Abbott calls for investigation into Atmos' failure to prepare for cold weather event

Atmos Energy customers in North and Central Texas experienced outages of gas used to heat homes during the pre-Christmas cold spell last week, and now Gov. Greg Abbott has called for an investigation into that failure. 

In letters to the Office of the Attorney General and the Texas Railroad Commission, Abbott asked the agencies to look into the supply outage.

“Many customers of Atmos Energy in north and central Texas went without natural gas for an unacceptable time because of failures by Atmos to provide adequate residential and commercial gas service,” one letter reads.

“These failures forced the City of Grand Prairie to open a warming center for its residents. There were also widespread reports of customers unable to reach any Atmos Energy customer service representative. This is unacceptable. Atmos Energy, like all gas utility providers, has a duty to provide life-critical service to its customers.”

The RRC told CBS Austin last week that the issue was due to “low-pressure issues [in gas delivery pipelines] due to extremely high demand” in certain Atmos service areas.

The company has more than two million customers throughout the state.

A spokesman with Atmos Energy told High Plains Pundit Wednesday evening, “We take seriously our responsibility to provide safe and reliable natural gas services as well as to be a trusted partner in the communities we serve. That responsibility includes undertaking operational planning and preparation to provide such safe and reliable service all throughout the year.”

“Despite those preparations, last week, we fell short for some of our customers who experienced interruptions in their natural gas service. That is not acceptable. And though we worked to restore service as quickly and safely as possible, we apologize for that service disruption.”

The spokesman added that Atmos is “committed to working with our regulators and key stakeholders to address those issues.” The company did not specify what caused the supply outage.
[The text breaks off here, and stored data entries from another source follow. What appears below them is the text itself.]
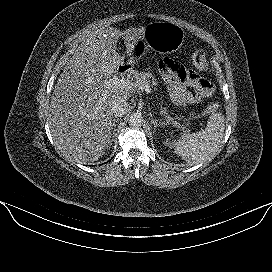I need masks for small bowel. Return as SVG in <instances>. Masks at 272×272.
<instances>
[{
  "mask_svg": "<svg viewBox=\"0 0 272 272\" xmlns=\"http://www.w3.org/2000/svg\"><path fill=\"white\" fill-rule=\"evenodd\" d=\"M159 68L168 86L170 99L175 105L199 103L210 97L214 91L210 82L171 59L162 60Z\"/></svg>",
  "mask_w": 272,
  "mask_h": 272,
  "instance_id": "small-bowel-1",
  "label": "small bowel"
}]
</instances>
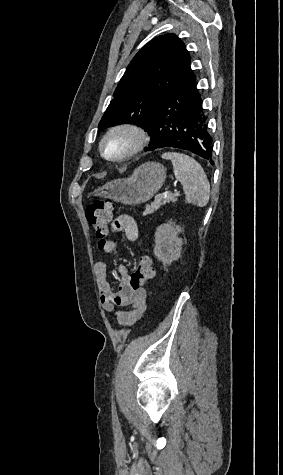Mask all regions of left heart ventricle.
<instances>
[{"instance_id": "obj_1", "label": "left heart ventricle", "mask_w": 283, "mask_h": 475, "mask_svg": "<svg viewBox=\"0 0 283 475\" xmlns=\"http://www.w3.org/2000/svg\"><path fill=\"white\" fill-rule=\"evenodd\" d=\"M130 138L127 135H117L105 143L104 150L109 156H116L127 150Z\"/></svg>"}]
</instances>
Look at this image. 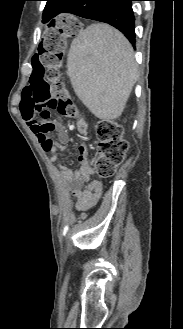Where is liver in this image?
I'll use <instances>...</instances> for the list:
<instances>
[{
  "label": "liver",
  "instance_id": "obj_1",
  "mask_svg": "<svg viewBox=\"0 0 183 329\" xmlns=\"http://www.w3.org/2000/svg\"><path fill=\"white\" fill-rule=\"evenodd\" d=\"M67 70L78 98L104 121L122 114L138 77L133 47L103 23L88 26L73 39Z\"/></svg>",
  "mask_w": 183,
  "mask_h": 329
}]
</instances>
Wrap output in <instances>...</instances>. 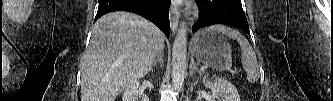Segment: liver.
<instances>
[{"instance_id":"obj_1","label":"liver","mask_w":333,"mask_h":101,"mask_svg":"<svg viewBox=\"0 0 333 101\" xmlns=\"http://www.w3.org/2000/svg\"><path fill=\"white\" fill-rule=\"evenodd\" d=\"M163 48V33L145 18L124 11L102 16L82 61L81 101H115L149 73Z\"/></svg>"}]
</instances>
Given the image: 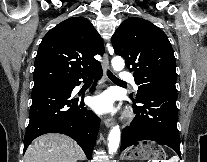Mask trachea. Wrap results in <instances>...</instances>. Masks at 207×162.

In his letter to the RRC, which regulates the state’s oil and gas industry, Abbott said, “Atmos’ conduct is unacceptable, and concrete action must be taken by the RRC to ensure it is not repeated the next time that winter weather engulfs our state.”

On Wednesday evening, the RRC announced it had already initiated an investigation into Atmos.

”Given RRC’s concern, on Tuesday, the Commission issued a request to Atmos Energy to provide a full account of the details of what occurred,” the commission release states. “Those include:

a detailed account of the number and location of customers whose service was negatively impacted and the duration of such impact

detailed explanations of the cause of low pressure or other issues negatively impacting natural gas service in each location

status and data of pipeline and system capacity to meet demand growth in the areas

Atmos’ plan to address the issues so that interruptions to natural gas service will not occur again in the future, with estimated costs and timeline to remedy the cause.”

The RRC reiterated its previous statement about the low pressure in its Wednesday release.

A cold snap ushered in low temperatures across Texas last week, causing electricity demand to surge — the Electric Reliability Council of Texas (ERCOT) grid peaked on December 23 at about 74,000 megawatts (MW). Throughout the event, natural gas generated the majority of the electricity at some points, between 70 percent and 80 percent of the total capacity. Both the Southwest Power Pool and the Midcontinent Independent System Operator, regional grids that contain small portions of Texas, ran into some weather-related consternation as well

Despite the grid stress — and media anxiety — the ERCOT grid did not dip into reserves, let alone issue emergency conditions.

Upwards of 70,000 people across the state faced power outages during the cold snap, but each of those were due to localized issues like downed power lines.

After the most difficult period concluded, ERCOT said on Christmas Eve, “Thank you to all who worked around the clock to keep the grid reliable during Winter Storm Elliott. We continue to closely monitor and expect sufficient generation to meet demand. If you have an outage, please contact your local provider.”